So I know it’s been a while since i posted something. BUTTT I promise I’ve been cooking and taking lots of photos and writing stuff down and will soon start posting more recipes/reviews/videos soon. IN the mean time in keeping with the little trip down cider lane we took a few weeks ago (yum yum) I have been collecting bottles of boutique ciders from across the world, and well with some at 8-9% and about 12 bottles I don’t think I can finish them. What do i need from you? IDEAS PEOPLE! You can’t just sit down and drink a heap of cider, we tried that last time and we ended up baking cakes.

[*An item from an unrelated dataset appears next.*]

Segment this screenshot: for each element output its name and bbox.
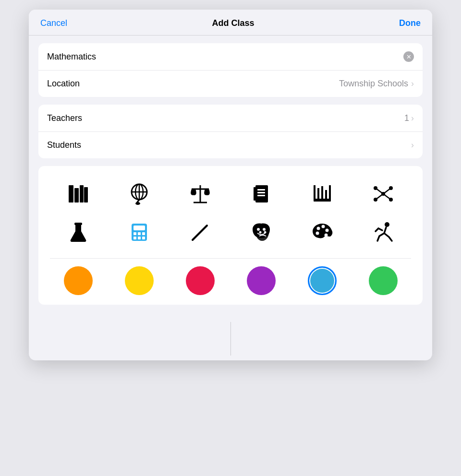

SO what would you eat with delicious artisan ciders? I suppose it would be a good idea to get a video out of it for (Cha’s Kitchen), so I was thinking of making a delicious Cassoulet, with all the bells and whistles: confit duck, Toulouse sausages, homemade speck – everything a growing farmer needs…… or a uni student needs….
It feels wierd doing a post without a recipe. Partly the reason i should explain the posts have been in short supply has been the immense amount of cooking being done for my very good friend Monique’s 21st and for all of the parties that surrounded my sisters wedding last week. I swear im getting married in Vegas. So heres the easiest/tastiest roast beef ever.

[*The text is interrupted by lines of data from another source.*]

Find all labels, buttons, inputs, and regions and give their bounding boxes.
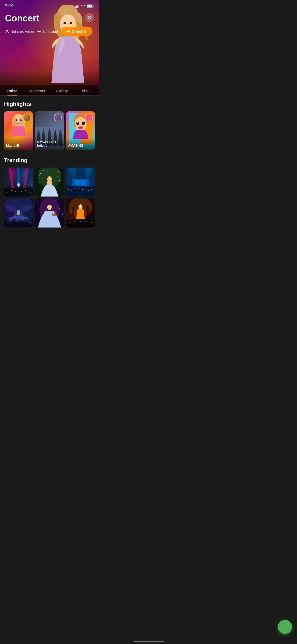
svg-point-105 bbox=[69, 222, 70, 223]
svg-point-87 bbox=[38, 201, 38, 202]
stage-scene-2: ✦ ✦ ✦ bbox=[35, 168, 64, 197]
stage-scene-5 bbox=[35, 199, 64, 228]
svg-point-67 bbox=[77, 190, 77, 190]
trending-card-1[interactable] bbox=[4, 168, 33, 197]
svg-point-45 bbox=[25, 190, 26, 191]
svg-point-93 bbox=[47, 205, 52, 210]
highlight-card-3[interactable]: AMAZING! bbox=[66, 111, 95, 150]
time-to-start-label: 2d to start bbox=[43, 29, 58, 34]
svg-rect-103 bbox=[87, 210, 89, 216]
svg-point-91 bbox=[36, 216, 37, 216]
svg-rect-8 bbox=[75, 6, 76, 8]
main-content: Highlights Magi bbox=[0, 96, 99, 247]
trending-card-5[interactable] bbox=[35, 199, 64, 228]
svg-point-88 bbox=[61, 203, 61, 203]
svg-text:✦: ✦ bbox=[39, 175, 40, 177]
stage-scene-6 bbox=[66, 199, 95, 228]
highlight-avatar-2 bbox=[54, 113, 62, 121]
wifi-icon bbox=[81, 4, 85, 8]
svg-point-41 bbox=[6, 192, 8, 193]
trending-card-3[interactable] bbox=[66, 168, 95, 197]
highlight-caption-2: OMG! I can't belei... bbox=[35, 134, 64, 150]
svg-point-66 bbox=[74, 188, 74, 189]
signal-icon bbox=[75, 4, 79, 8]
hero-section: 7:19 bbox=[0, 0, 99, 96]
svg-point-106 bbox=[74, 221, 75, 222]
svg-line-37 bbox=[10, 168, 13, 188]
svg-point-35 bbox=[74, 125, 76, 127]
tab-pulse[interactable]: Pulse bbox=[0, 85, 25, 95]
tab-gallery[interactable]: Gallery bbox=[50, 85, 74, 95]
checkin-status: Not checked in bbox=[5, 29, 34, 34]
tabs-bar: Pulse Moments Gallery About bbox=[0, 85, 99, 95]
svg-point-46 bbox=[29, 192, 31, 193]
broadcast-icon bbox=[37, 29, 41, 34]
stage-scene-1 bbox=[4, 168, 33, 197]
svg-point-53 bbox=[39, 182, 40, 182]
svg-point-79 bbox=[12, 219, 16, 222]
svg-rect-101 bbox=[72, 211, 74, 217]
svg-point-18 bbox=[38, 31, 40, 32]
svg-point-70 bbox=[85, 189, 86, 189]
svg-point-108 bbox=[86, 221, 87, 222]
svg-rect-14 bbox=[87, 5, 92, 7]
svg-rect-63 bbox=[66, 186, 95, 197]
svg-point-29 bbox=[75, 117, 86, 132]
svg-point-89 bbox=[39, 210, 40, 210]
svg-point-30 bbox=[76, 122, 79, 125]
trending-title: Trending bbox=[4, 157, 95, 164]
close-icon bbox=[88, 16, 91, 19]
svg-point-17 bbox=[6, 30, 8, 31]
highlight-card-2[interactable]: OMG! I can't belei... bbox=[35, 111, 64, 150]
person-icon bbox=[5, 29, 9, 34]
svg-point-68 bbox=[79, 188, 80, 189]
highlight-avatar-3 bbox=[85, 113, 93, 121]
svg-point-65 bbox=[71, 190, 72, 191]
svg-point-84 bbox=[17, 210, 20, 215]
svg-point-32 bbox=[77, 122, 78, 123]
svg-point-80 bbox=[18, 220, 22, 223]
svg-point-99 bbox=[78, 204, 82, 209]
check-in-button[interactable]: Check In bbox=[61, 27, 93, 36]
trending-card-6[interactable] bbox=[66, 199, 95, 228]
battery-icon bbox=[87, 4, 94, 8]
svg-point-109 bbox=[91, 222, 92, 223]
time-to-start: 2d to start bbox=[37, 29, 58, 34]
svg-point-23 bbox=[15, 119, 17, 121]
svg-point-69 bbox=[82, 189, 83, 190]
svg-point-44 bbox=[21, 191, 22, 192]
close-button[interactable] bbox=[85, 13, 94, 22]
svg-point-82 bbox=[28, 221, 32, 224]
svg-rect-9 bbox=[76, 6, 77, 8]
svg-text:✦: ✦ bbox=[57, 176, 58, 178]
svg-point-42 bbox=[11, 190, 12, 191]
highlight-avatar-1 bbox=[23, 113, 31, 121]
svg-point-90 bbox=[59, 208, 60, 209]
svg-point-100 bbox=[72, 207, 75, 211]
svg-line-39 bbox=[24, 168, 27, 188]
svg-point-102 bbox=[86, 206, 89, 210]
svg-point-40 bbox=[17, 183, 20, 187]
svg-rect-11 bbox=[78, 5, 79, 8]
highlight-caption-3: AMAZING! bbox=[66, 138, 95, 150]
highlights-grid: Magical! OMG! I can't b bbox=[4, 111, 95, 150]
svg-point-51 bbox=[40, 173, 42, 174]
svg-point-78 bbox=[6, 220, 11, 223]
svg-point-33 bbox=[82, 122, 83, 123]
svg-point-24 bbox=[20, 119, 22, 121]
svg-point-56 bbox=[55, 170, 55, 170]
tab-moments[interactable]: Moments bbox=[25, 85, 49, 95]
svg-rect-10 bbox=[77, 5, 78, 8]
tab-about[interactable]: About bbox=[74, 85, 99, 95]
highlight-card-1[interactable]: Magical! bbox=[4, 111, 33, 150]
tabs-underline bbox=[0, 95, 99, 96]
svg-point-52 bbox=[58, 171, 59, 173]
trending-card-4[interactable] bbox=[4, 199, 33, 228]
svg-point-81 bbox=[23, 219, 28, 222]
trending-grid: ✦ ✦ ✦ bbox=[4, 168, 95, 228]
highlights-title: Highlights bbox=[4, 101, 95, 107]
stage-scene-4 bbox=[4, 199, 33, 228]
status-bar: 7:19 bbox=[0, 0, 99, 11]
check-in-label: Check In bbox=[72, 29, 88, 34]
trending-card-2[interactable]: ✦ ✦ ✦ bbox=[35, 168, 64, 197]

1 piece of roasting beef (i have used rib fillet as it is not too lean, if you love me you’ll avoid topside of rump roast.)

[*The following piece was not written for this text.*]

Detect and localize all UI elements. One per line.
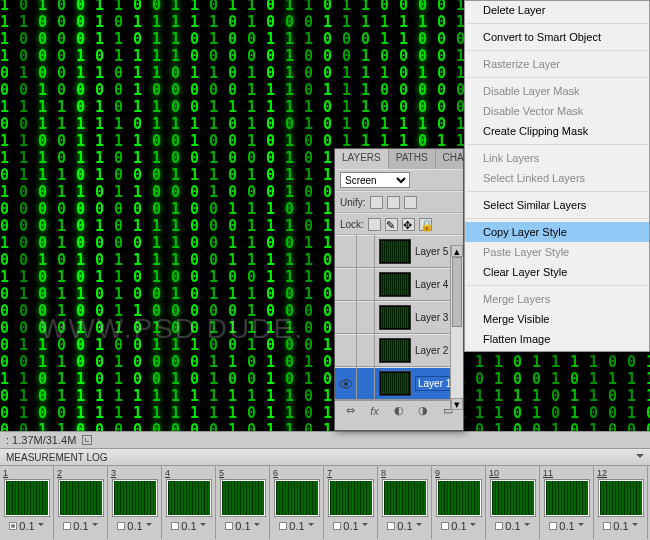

3 red onions finely chopped
1 bottle of red (a bottle of pinot that was not one of the few that actually dazzle the palate)
1. Roll the piece of beef and tie with non synthetic kitchen string.
2. Place in a bag/large bowl and cover with red wine, onion and herbs. Allow to marinate for 2 hours at room temp.
3. Remove from marinade and rub with handfuls of coarse salt and pepper.
4. In a hot roasting dish add about 1/2 cup of olive oil and add the beef.
5. Roast at the highest temp possible turning the beef regularly until a golden brown crust forms. Lower heat to 180 and cover with foil.
6. Roast to your severity of pinkness. In Queensland i have learnt that pink means well done and medium means charcoal.
7. Allow to rest for 30 minutes and slice to serve.
Note: If you do have a woodfired oven a piece of beef approx 5 kg will take about 2 hours.